TURMAS DO 2°ANO

Verdade e intolerância

Desidério Murcho citou, no blog da Crítica, as seguintes palavras:

Estamos no final da era da razão [...]. Um novo período de explicação mágica do mundo está a nascer, uma explicação baseada mais na vontade do que no conhecimento. Não há verdade, nem no sentido moral nem científico [...]. A ciência é um fenómeno social e, como tal, é delimitada pelos benefícios e malefícios que possa causar.
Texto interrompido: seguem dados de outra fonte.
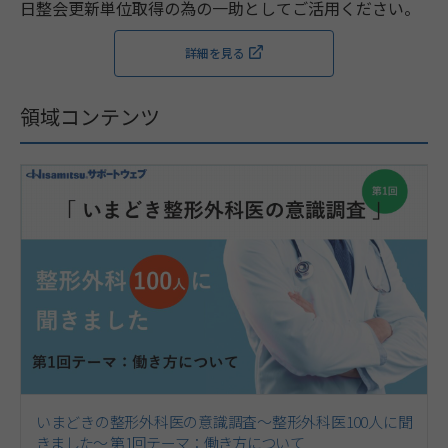
日整会更新単位取得の為の一助としてご活用ください。
詳細を見る
領域コンテンツ
いまどきの整形外科医の意識調査～整形外科医100人に聞
きました～ 第1回テーマ：働き方について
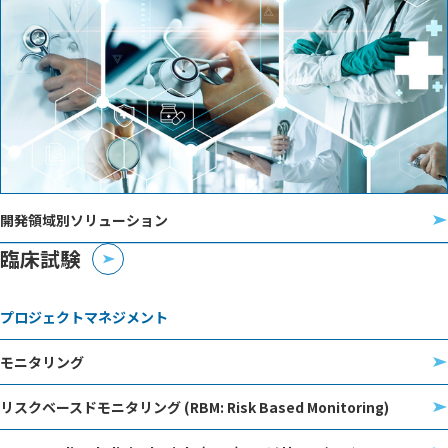
開発領域別ソリューション
臨床試験
プロジェクトマネジメント
モニタリング
リスクベースドモニタリング (RBM: Risk Based Monitoring)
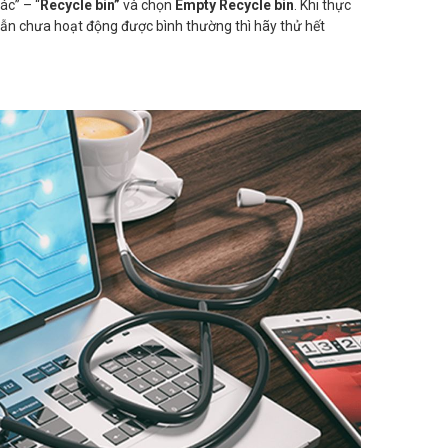
ác” – “
Recycle bin”
và chọn
Empty Recycle bin
. Khi thực
 vẫn chưa hoạt động được bình thường thì hãy thử hết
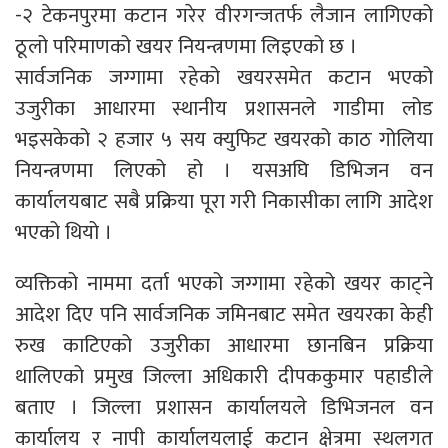
-२ टेकनपुरमा कटान गरेर वीरगन्जतर्फ लैजान लागिएको
ठूलो परिमाणको खयर नियन्त्रणमा लिइएको छ ।
सार्वजनिक जग्गामा रहेको खयरसमेत कटान भएको
उजुरीका आधारमा स्थानीय प्रशासनले गाडीमा लोड
भइसकेको २ हजार ५ सय क्युफिट खयरको काठ गोलिया
नियन्त्रणमा लिएको हो । यसअघि डिभिजन वन
कार्यालयबाट सबै प्रक्रिया पूरा गरी निकासीका लागि आदेश
भएको थियो ।
व्यक्तिको नाममा दर्ता भएको जग्गामा रहेको खयर काट्ने
आदेश दिए पनि सार्वजनिक जमिनबाट समेत खयरका केही
रुख काटिएको उजुरीका आधारमा छानबिन प्रक्रिया
थालिएको प्रमुख जिल्ला अधिकारी दीपककुमार पहाडीले
बताए । जिल्ला प्रशासन कार्यालयले डिभिजनल वन
कार्यालय र नापी कार्यालयलाई कटान क्षेत्रमा स्थलगत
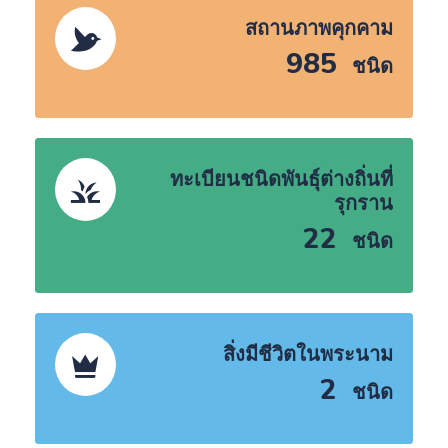
สถานภาพคุกคาม
985
ชนิด
ทะเบียนชนิดพันธุ์ต่างถิ่นที่
รุกราน
22
ชนิด
สิ่งมีชีวิตในพระนาม
2
ชนิด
Não, esse não é o discurso de um pós-moderno que, para garantir o espaço da tolerância, reivindica que a visão mágica de mundo dos indígenas não é cientificamente inferior à da física contemporânea. São palavras de Adolf Hitler. E depois é o absolutismo sobre a verdade que gera intolerância... Nem a tese que, quando acreditamos, nossa atitude é dirigida à verdade, nem a tese que a verdade é absoluta implicam a intolerância. Acreditar que é verdade que Deus existe, por exemplo, não implica (embora não seja incompatível com) ser intolerante com que não acredita em Deus. A intolerância tem duas condições necessárias: o dogmatismo e a convicção de que pensar de modo diferente é um mal. Se sou dogmático, então não vou estar disposto a ouvir objeções 'a minha crença, ou, mesmo as ouvindo e não sendo capaz de respondê-las de modo racional, permaneço inabalado acreditando no que sempre acreditei. Mas isso por si só não gera intolerância. Só quando meu dogmatismo se une à convicção de que pensar de modo diferente é um mal que eu me sinto impelido a combater esse mal, de modo dogmático, claro. E isso vai resultar em intolerância, a mesma que os inquisidores e Hitler tinham. Acreditar que o que se pensa é verdade, sem dogmatismo e sem a convicção que pensar de modo diferente é um mal, não gera intolerância. Acreditar na verdade não é uma condição suficiente para a intolerância. Sequer é uma condição necessária, como atestam as palavras de Hitler. Ele acreditava que não havia verdade e extraiu disso a conclusão que podemos avaliar as crenças apenas por meio de critérios não cognitivos, como aquilo que é útil para uma sociedade ou coisa semelhante. Isso implica que não podemos estar errados; não porque sejamos cognitivamente infalíveis, mas porque, se não há verdade, tampouco há falsidade e, portanto, não podemos estar a acreditar em falsidades. Mas se não podemos avaliar nossas crenças cognitivamente, então não podemos convencer os outros que nossa crença é melhor com base em critérios cognitivos. Dai para usar a força para impor nossa crença é um pulinho.

A crença que a verdade é absoluta gera uma atitude mais humilde, pois se ela é absoluta, ou seja, se o ser verdadeiro de uma crença em alguma medida não depende da situação epistêmica de quem tem essa crença, então podemos estar cognitivamete errados quando acreditamos nisso ou naquilo. E se temos consciência disso, nossa tendência a ter uma atitude mais tolerante com quem diz ter uma objeção à nossa crença será bem maior. A apresentação dessa objeção será uma ocasião para verificarmos se estamos ou não incorrendo em erro.